Exercise instructions = The output is the lines below from the one with "styczność z kulturą" through the one with "plasterki. Niebo w gębie…", both included, printed exactly and with no other line.

Supplied material =
+===+

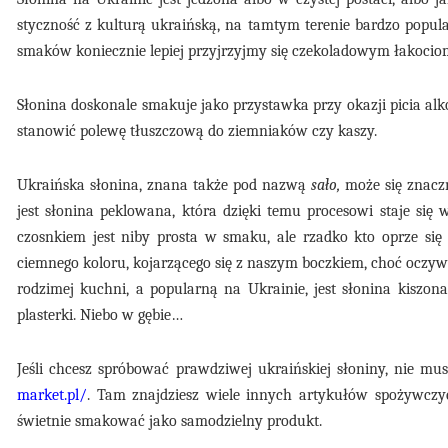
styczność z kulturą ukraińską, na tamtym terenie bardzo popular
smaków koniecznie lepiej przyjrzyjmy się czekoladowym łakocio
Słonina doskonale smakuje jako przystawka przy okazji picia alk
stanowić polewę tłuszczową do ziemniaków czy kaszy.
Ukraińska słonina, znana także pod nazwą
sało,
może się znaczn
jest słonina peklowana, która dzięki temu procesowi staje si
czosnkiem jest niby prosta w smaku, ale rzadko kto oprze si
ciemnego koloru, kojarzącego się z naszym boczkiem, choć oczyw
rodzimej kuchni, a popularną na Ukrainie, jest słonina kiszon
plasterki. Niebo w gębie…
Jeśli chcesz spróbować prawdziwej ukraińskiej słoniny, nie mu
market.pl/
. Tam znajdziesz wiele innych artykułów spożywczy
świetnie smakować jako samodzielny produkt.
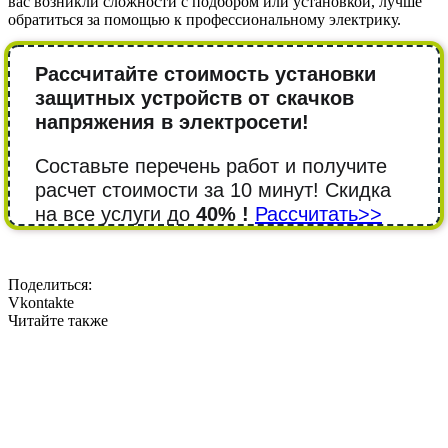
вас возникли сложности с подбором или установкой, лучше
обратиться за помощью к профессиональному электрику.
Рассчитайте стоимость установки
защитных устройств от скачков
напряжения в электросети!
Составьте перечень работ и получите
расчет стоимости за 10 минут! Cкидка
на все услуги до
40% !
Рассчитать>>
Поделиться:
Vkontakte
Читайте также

+===+

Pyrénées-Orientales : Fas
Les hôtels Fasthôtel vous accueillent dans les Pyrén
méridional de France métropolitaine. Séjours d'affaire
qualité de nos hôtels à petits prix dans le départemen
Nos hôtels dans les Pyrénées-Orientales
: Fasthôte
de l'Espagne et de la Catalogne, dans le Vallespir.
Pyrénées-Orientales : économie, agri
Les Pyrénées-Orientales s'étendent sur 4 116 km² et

+===+

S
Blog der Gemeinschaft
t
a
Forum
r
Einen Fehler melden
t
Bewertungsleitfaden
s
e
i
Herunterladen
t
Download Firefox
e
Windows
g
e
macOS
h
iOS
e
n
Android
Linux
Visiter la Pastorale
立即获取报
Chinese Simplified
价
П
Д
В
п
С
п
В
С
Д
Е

+===+

Solution to the exercise =
styczność z kulturą ukraińską, na tamtym terenie bardzo popular
smaków koniecznie lepiej przyjrzyjmy się czekoladowym łakocio
Słonina doskonale smakuje jako przystawka przy okazji picia alk
stanowić polewę tłuszczową do ziemniaków czy kaszy.
Ukraińska słonina, znana także pod nazwą
sało,
może się znaczn
jest słonina peklowana, która dzięki temu procesowi staje si
czosnkiem jest niby prosta w smaku, ale rzadko kto oprze si
ciemnego koloru, kojarzącego się z naszym boczkiem, choć oczyw
rodzimej kuchni, a popularną na Ukrainie, jest słonina kiszon
plasterki. Niebo w gębie…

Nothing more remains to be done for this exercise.